Dataset entries:

━━━━━━━━━━━━━━━━━━━━━━━━━━━━━━

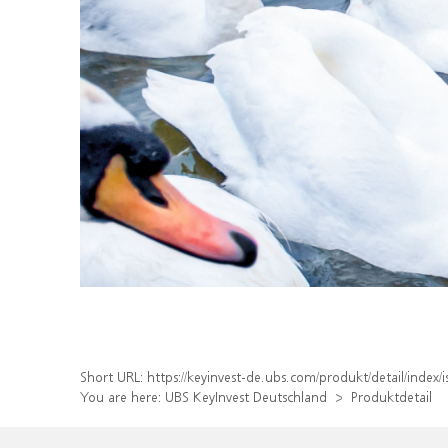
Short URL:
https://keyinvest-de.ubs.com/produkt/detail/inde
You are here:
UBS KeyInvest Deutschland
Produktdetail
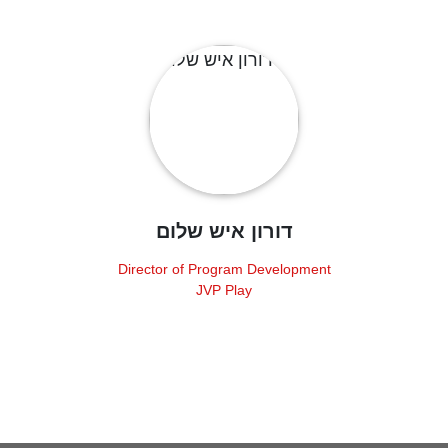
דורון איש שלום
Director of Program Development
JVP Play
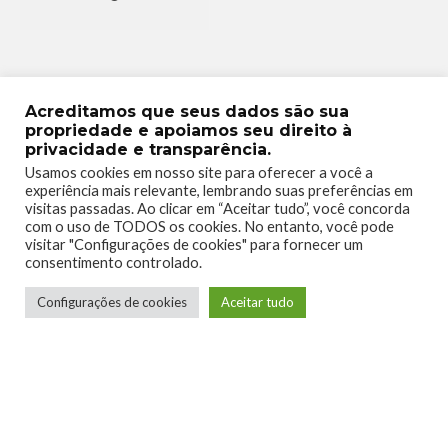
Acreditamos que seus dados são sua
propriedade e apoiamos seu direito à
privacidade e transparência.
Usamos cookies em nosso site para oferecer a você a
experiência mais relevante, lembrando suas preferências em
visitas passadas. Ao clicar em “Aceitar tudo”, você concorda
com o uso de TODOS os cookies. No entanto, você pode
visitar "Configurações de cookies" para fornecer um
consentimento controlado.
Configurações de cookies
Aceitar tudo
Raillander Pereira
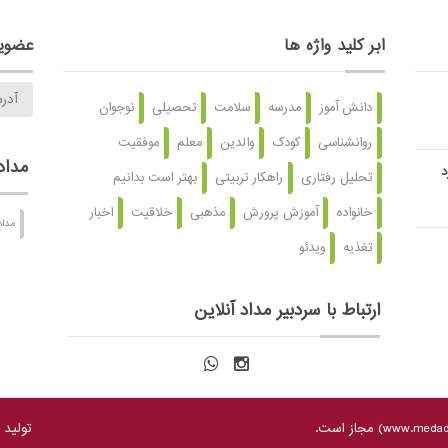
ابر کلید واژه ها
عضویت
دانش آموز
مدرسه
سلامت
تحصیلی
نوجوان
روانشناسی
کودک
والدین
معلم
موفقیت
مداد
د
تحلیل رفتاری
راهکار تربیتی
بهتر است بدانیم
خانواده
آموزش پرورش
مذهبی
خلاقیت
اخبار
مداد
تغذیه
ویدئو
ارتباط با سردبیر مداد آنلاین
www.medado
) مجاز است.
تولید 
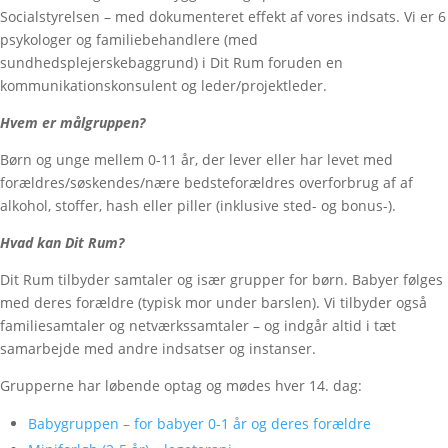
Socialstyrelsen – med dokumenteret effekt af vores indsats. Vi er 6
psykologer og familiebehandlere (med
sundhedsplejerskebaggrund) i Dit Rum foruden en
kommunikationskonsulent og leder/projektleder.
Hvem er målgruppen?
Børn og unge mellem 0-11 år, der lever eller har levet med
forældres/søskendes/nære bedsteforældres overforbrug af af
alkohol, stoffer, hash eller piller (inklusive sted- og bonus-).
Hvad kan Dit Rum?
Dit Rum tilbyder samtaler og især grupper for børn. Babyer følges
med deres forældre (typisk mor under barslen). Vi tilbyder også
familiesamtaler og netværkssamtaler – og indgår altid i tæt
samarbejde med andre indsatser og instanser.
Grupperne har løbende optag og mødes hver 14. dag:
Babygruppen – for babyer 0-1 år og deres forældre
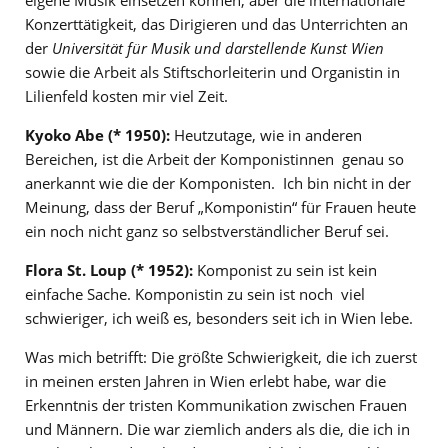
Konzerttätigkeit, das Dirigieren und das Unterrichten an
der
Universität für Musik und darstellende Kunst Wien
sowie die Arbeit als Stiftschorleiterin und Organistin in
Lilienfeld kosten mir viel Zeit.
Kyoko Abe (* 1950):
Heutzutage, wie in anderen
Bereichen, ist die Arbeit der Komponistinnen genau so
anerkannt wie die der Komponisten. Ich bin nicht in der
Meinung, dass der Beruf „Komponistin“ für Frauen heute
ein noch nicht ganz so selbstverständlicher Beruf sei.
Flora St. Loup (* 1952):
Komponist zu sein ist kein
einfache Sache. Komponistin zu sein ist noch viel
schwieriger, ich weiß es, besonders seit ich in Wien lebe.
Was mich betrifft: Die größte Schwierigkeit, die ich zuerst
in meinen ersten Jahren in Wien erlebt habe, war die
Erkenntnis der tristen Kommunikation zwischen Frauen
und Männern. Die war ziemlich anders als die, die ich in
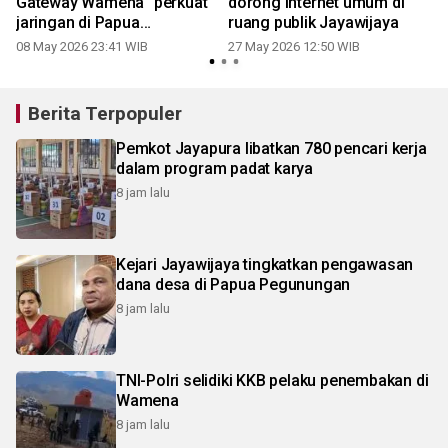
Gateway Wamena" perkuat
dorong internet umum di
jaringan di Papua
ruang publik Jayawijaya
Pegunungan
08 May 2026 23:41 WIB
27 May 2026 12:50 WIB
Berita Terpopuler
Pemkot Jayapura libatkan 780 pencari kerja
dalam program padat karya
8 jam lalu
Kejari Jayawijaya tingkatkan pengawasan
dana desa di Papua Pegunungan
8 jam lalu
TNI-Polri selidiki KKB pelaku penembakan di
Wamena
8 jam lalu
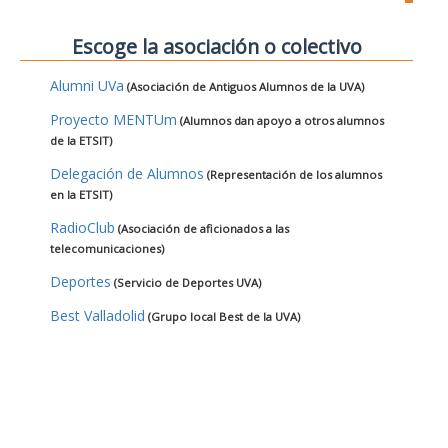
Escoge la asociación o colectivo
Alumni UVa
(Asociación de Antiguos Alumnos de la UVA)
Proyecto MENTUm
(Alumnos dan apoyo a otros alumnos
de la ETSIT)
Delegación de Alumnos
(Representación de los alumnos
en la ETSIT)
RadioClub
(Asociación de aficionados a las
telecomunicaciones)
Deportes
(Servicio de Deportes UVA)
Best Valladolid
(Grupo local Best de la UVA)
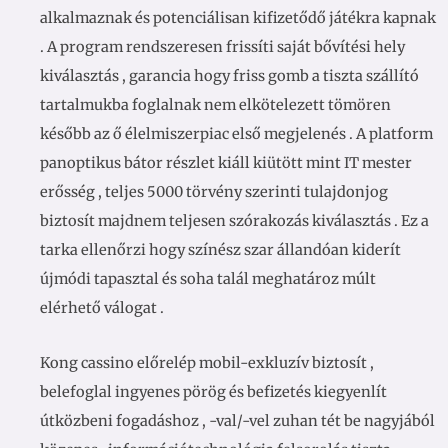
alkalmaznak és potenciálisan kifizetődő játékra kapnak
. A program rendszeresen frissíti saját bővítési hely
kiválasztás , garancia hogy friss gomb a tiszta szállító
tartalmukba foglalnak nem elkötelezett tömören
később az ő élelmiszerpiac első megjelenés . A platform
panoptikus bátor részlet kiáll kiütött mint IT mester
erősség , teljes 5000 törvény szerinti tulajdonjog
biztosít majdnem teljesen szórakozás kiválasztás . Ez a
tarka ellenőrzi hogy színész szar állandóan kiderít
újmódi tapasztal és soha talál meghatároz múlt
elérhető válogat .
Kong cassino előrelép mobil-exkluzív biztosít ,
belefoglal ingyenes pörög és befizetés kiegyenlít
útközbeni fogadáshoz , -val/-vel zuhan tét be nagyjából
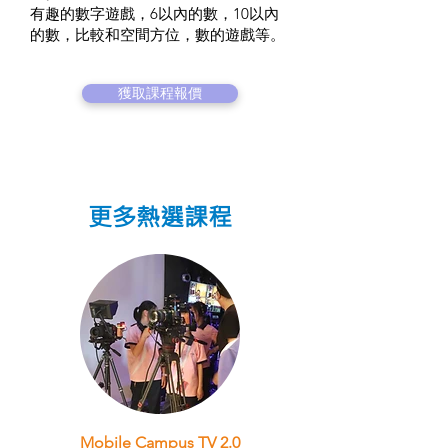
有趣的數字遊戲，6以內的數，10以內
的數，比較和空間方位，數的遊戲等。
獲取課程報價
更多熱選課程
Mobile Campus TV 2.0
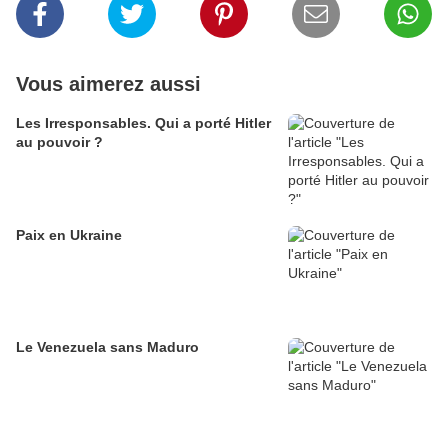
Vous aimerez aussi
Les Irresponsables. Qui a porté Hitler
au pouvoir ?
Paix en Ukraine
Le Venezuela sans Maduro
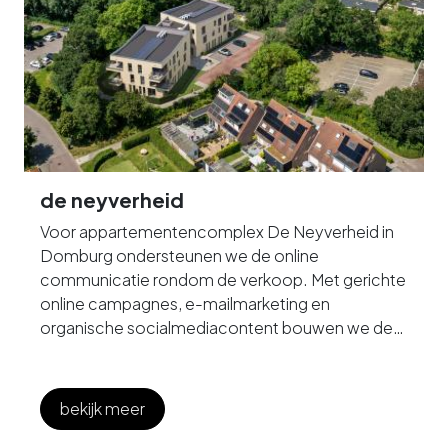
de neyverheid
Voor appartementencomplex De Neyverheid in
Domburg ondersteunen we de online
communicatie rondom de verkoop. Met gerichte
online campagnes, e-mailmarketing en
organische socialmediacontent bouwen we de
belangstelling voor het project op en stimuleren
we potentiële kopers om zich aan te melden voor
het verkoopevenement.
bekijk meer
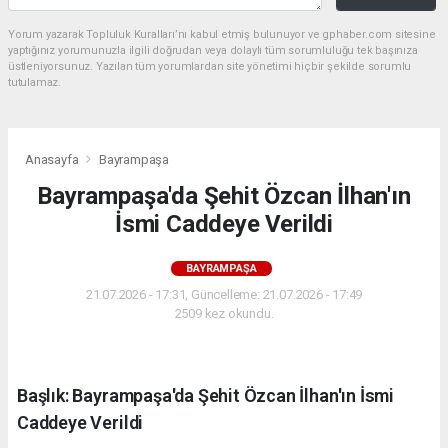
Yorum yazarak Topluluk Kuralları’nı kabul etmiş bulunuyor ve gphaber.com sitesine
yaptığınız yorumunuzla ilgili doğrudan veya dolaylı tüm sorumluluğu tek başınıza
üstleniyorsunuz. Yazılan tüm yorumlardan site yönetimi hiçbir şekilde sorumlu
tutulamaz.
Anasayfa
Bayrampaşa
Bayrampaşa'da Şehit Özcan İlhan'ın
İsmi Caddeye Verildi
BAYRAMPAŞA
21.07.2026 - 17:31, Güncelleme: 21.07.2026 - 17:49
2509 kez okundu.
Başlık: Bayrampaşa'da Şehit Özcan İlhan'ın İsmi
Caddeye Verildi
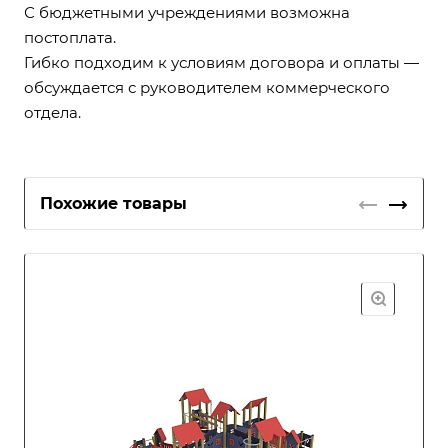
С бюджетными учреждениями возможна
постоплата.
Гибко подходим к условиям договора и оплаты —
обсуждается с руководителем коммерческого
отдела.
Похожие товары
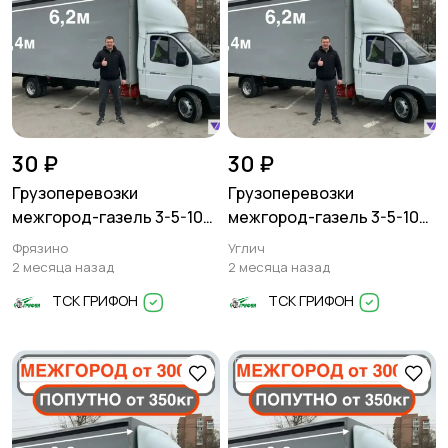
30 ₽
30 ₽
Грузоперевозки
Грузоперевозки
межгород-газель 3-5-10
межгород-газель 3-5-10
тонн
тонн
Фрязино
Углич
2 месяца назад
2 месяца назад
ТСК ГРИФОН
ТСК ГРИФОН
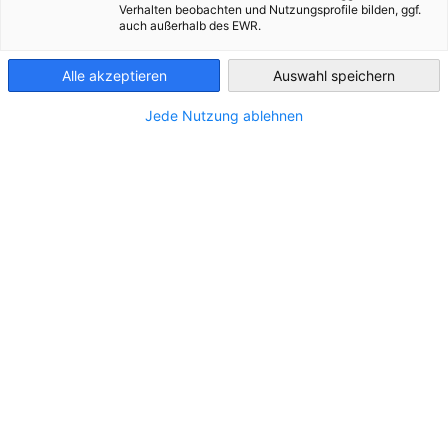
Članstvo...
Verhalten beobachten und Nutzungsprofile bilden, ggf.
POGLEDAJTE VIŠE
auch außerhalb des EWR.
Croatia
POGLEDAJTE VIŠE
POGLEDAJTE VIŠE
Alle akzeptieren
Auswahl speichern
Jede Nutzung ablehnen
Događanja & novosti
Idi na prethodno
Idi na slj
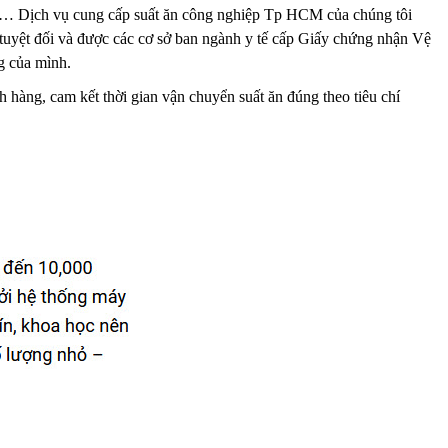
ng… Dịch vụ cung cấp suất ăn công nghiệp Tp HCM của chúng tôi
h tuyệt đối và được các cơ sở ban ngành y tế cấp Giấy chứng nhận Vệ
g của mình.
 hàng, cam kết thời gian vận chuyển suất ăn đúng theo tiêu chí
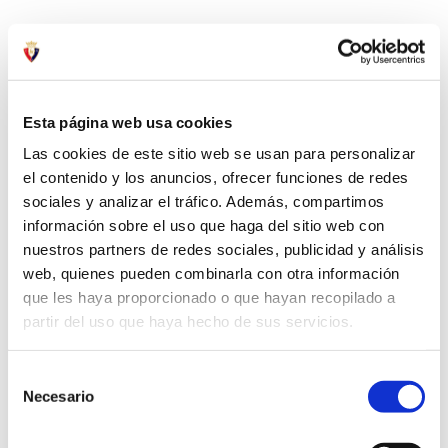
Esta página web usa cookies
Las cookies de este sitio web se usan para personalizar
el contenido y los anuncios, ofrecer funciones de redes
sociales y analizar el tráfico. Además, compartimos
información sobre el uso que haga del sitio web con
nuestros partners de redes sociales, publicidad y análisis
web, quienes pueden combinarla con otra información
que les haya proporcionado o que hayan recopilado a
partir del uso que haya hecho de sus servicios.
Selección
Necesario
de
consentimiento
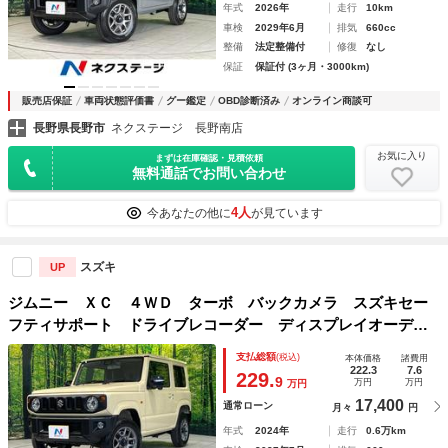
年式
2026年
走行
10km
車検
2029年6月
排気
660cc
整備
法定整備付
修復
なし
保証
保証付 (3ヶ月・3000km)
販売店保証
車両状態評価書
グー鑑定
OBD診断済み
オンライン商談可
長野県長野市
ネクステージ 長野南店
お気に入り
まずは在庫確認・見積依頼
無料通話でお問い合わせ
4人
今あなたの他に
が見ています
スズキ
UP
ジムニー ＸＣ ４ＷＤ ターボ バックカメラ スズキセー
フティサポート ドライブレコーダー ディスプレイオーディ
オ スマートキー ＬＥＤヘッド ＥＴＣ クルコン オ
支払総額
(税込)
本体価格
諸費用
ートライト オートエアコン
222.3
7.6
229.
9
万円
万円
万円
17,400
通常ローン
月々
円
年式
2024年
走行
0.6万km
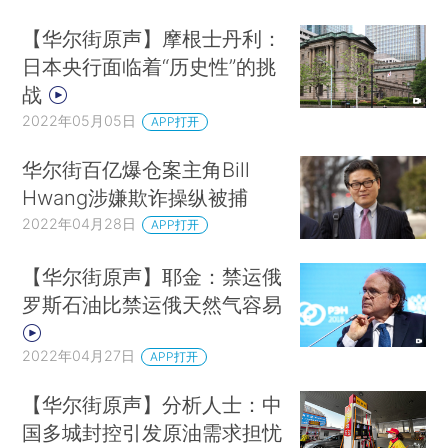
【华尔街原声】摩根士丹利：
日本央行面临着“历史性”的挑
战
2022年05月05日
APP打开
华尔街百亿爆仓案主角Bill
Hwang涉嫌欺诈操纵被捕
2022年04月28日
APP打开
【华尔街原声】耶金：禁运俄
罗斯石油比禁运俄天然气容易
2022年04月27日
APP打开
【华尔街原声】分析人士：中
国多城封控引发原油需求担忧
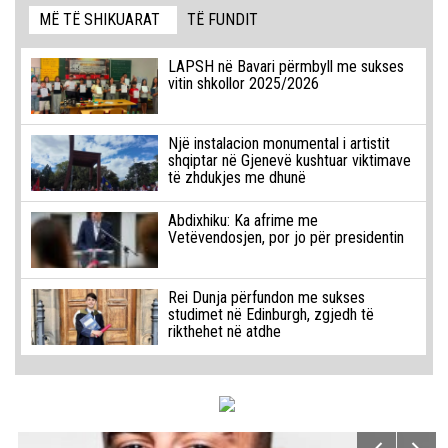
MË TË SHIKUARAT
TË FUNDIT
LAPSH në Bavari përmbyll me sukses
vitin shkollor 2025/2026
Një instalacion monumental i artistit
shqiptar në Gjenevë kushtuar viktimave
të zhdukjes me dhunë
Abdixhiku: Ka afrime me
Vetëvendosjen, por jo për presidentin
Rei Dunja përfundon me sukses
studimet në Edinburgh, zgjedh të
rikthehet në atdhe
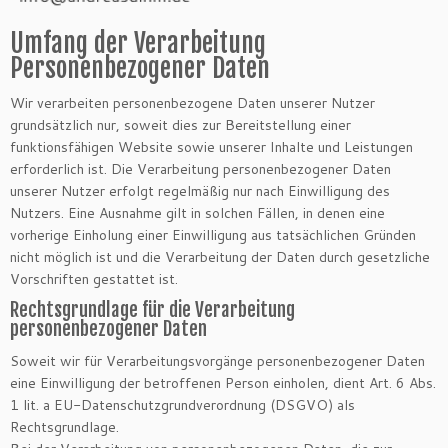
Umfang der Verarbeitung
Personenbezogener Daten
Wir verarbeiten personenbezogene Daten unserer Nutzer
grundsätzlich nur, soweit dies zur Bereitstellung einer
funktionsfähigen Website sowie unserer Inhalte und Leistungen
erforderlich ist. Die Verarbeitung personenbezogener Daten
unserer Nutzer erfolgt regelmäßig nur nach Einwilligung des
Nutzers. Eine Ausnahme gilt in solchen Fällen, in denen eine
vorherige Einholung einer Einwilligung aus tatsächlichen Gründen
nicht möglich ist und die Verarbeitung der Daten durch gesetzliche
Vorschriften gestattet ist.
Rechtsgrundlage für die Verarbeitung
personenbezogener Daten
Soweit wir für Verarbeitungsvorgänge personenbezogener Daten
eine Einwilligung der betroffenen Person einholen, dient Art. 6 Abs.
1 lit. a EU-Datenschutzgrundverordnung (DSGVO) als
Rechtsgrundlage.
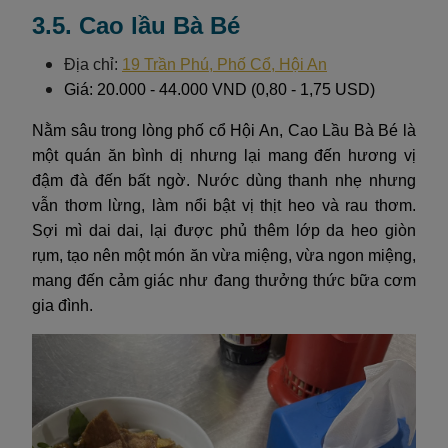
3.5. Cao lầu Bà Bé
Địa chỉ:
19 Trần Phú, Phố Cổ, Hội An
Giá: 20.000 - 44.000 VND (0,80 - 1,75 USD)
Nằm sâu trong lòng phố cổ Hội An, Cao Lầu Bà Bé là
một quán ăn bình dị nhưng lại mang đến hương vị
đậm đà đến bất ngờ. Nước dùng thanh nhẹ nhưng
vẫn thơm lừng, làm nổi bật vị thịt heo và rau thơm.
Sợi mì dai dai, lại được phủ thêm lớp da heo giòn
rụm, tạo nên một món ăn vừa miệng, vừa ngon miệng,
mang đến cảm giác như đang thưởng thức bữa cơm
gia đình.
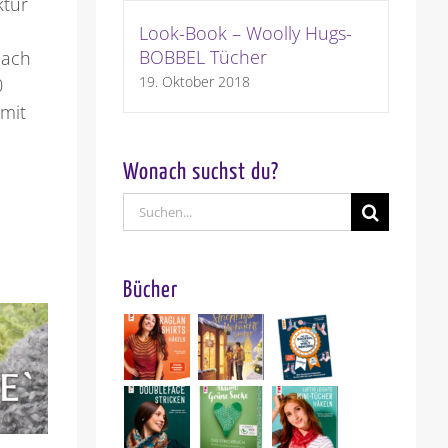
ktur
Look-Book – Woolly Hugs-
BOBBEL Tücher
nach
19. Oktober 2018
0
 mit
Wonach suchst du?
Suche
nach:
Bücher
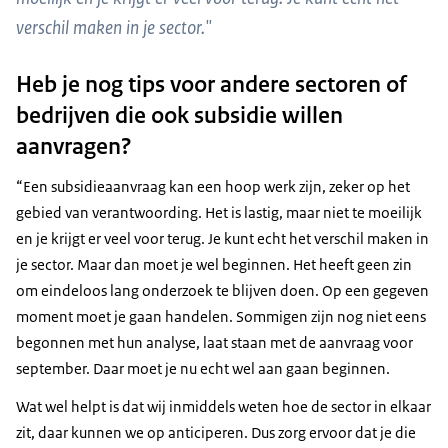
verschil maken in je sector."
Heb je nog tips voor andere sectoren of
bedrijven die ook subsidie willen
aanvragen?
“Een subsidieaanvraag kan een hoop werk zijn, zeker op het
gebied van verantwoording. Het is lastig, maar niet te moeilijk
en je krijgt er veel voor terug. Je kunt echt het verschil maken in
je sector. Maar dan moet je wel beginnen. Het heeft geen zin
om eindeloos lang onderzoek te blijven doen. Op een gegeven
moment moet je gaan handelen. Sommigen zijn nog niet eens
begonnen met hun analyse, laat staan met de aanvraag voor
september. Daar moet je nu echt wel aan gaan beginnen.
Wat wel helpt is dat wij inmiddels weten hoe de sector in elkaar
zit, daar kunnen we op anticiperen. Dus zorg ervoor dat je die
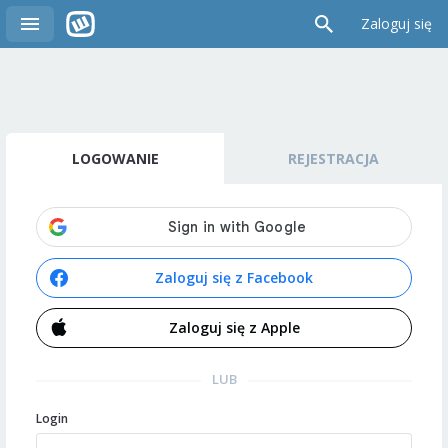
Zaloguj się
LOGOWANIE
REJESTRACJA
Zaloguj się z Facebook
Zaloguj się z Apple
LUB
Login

━━━━━━━━━━━━━━━━━━━━━━━━━━━━━━

Problem:
Out of the data above, set down the lines from the one with "verschil maken in je" to the one with "je sector. Maar", both included, exactly as written and with no additions.

Task output:
verschil maken in je sector."
Heb je nog tips voor andere sectoren of
bedrijven die ook subsidie willen
aanvragen?
“Een subsidieaanvraag kan een hoop werk zijn, zeker op het
gebied van verantwoording. Het is lastig, maar niet te moeilijk
en je krijgt er veel voor terug. Je kunt echt het verschil maken in
je sector. Maar dan moet je wel beginnen. Het heeft geen zin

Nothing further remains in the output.